------ SUPPLIED MATERIAL ------

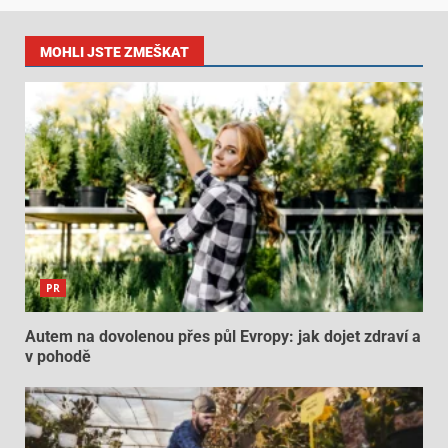
MOHLI JSTE ZMEŠKAT
PR
Autem na dovolenou přes půl Evropy: jak dojet zdraví a
v pohodě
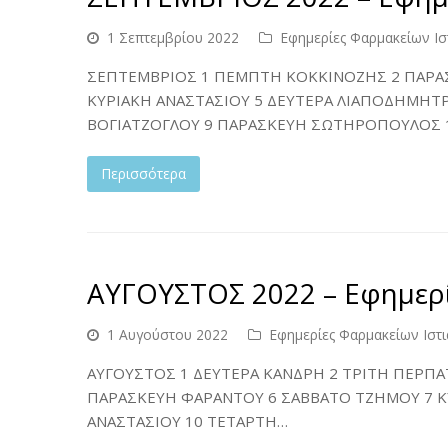
1 Σεπτεμβρίου 2022
Εφημερίες Φαρμακείων Ιστ
ΣΕΠΤΕΜΒΡΙΟΣ 1 ΠΕΜΠΤΗ ΚΟΚΚΙΝΟΖΗΣ 2 ΠΑΡΑΣ
ΚΥΡΙΑΚΗ ΑΝΑΣΤΑΣΙΟΥ 5 ΔΕΥΤΕΡΑ ΛΙΑΠΟΔΗΜΗΤ
ΒΟΓΙΑΤΖΟΓΛΟΥ 9 ΠΑΡΑΣΚΕΥΗ ΣΩΤΗΡΟΠΟΥΛΟΣ 
Περισσότερα
ΑΥΓΟΥΣΤΟΣ 2022 – Εφημερί
1 Αυγούστου 2022
Εφημερίες Φαρμακείων Ιστι
ΑΥΓΟΥΣΤΟΣ 1 ΔΕΥΤΕΡΑ ΚΑΝΔΡΗ 2 ΤΡΙΤΗ ΠΕΡΠΑ
ΠΑΡΑΣΚΕΥΗ ΦΑΡΑΝΤΟΥ 6 ΣΑΒΒΑΤΟ ΤΖΗΜΟΥ 7 ΚΥ
ΑΝΑΣΤΑΣΙΟΥ 10 ΤΕΤΑΡΤΗ…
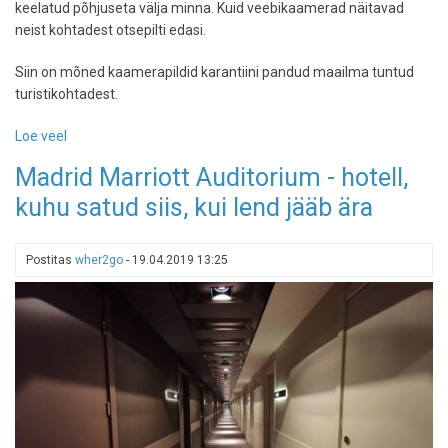
keelatud põhjuseta välja minna. Kuid veebikaamerad näitavad
neist kohtadest otsepilti edasi.
Siin on mõned kaamerapildid karantiini pandud maailma tuntud
turistikohtadest.
Loe veel
-
Maailm
Madrid Marriott Auditorium - hotell,
seisab
kuhu satud siis, kui lend jääb ära
-
siin
on
Postitas
wher2go
-
19.04.2019 13:25
veebikaamerapildid
meile
kõigile
tuntud,
kuid
inimtühjadest
paikadest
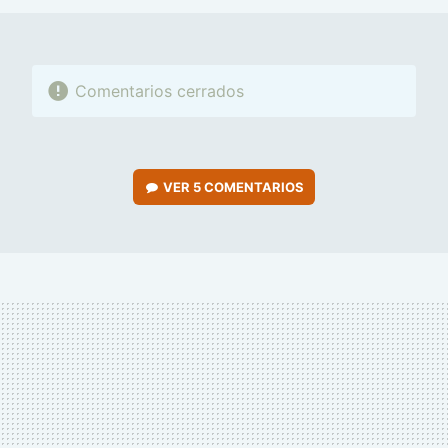
Comentarios cerrados
VER
5 COMENTARIOS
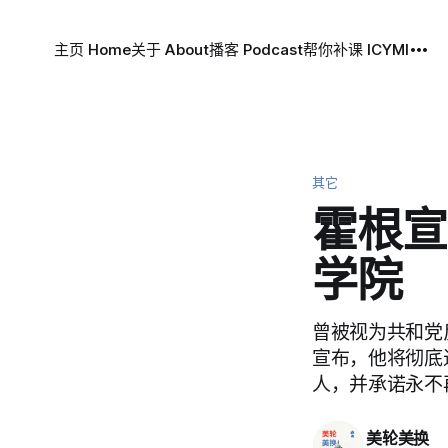
主页 Home
关于 About
播客 Podcast
帮你补课 ICYMI
其它
霍根宣
学院
曾被视为共和党反
宣布，他将彻底
人，并承诺永不
美轮美换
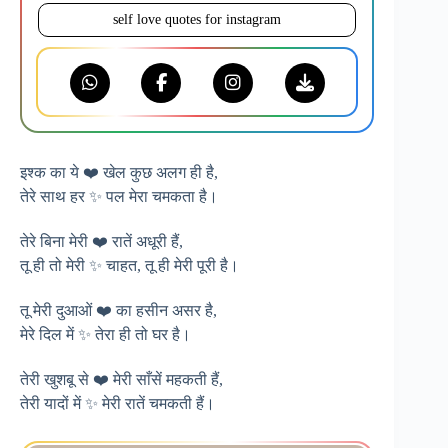
self love quotes for instagram
इश्क का ये ❤️ खेल कुछ अलग ही है,
तेरे साथ हर ✨ पल मेरा चमकता है।
तेरे बिना मेरी ❤️ रातें अधूरी हैं,
तू ही तो मेरी ✨ चाहत, तू ही मेरी पूरी है।
तू मेरी दुआओं ❤️ का हसीन असर है,
मेरे दिल में ✨ तेरा ही तो घर है।
तेरी खुशबू से ❤️ मेरी साँसें महकती हैं,
तेरी यादों में ✨ मेरी रातें चमकती हैं।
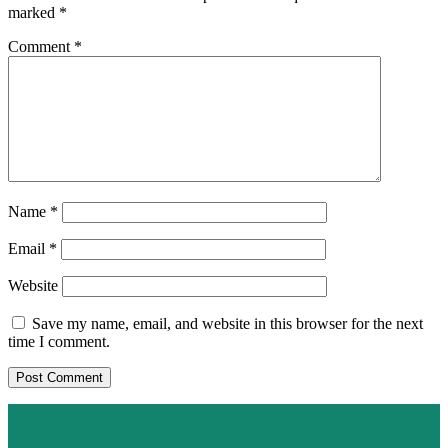
marked
*
Comment
*
Name
*
Email
*
Website
Save my name, email, and website in this browser for the next
time I comment.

------

| WORK ITEM |
When a line in the data above contains the string "ΑΥΓΟΥΣΤΟΣ", copy that line.

| SOLUTION BELOW |
ΑΥΓΟΥΣΤΟΣ 2022 – Εφημερί
ΑΥΓΟΥΣΤΟΣ 1 ΔΕΥΤΕΡΑ ΚΑΝΔΡΗ 2 ΤΡΙΤΗ ΠΕΡΠΑ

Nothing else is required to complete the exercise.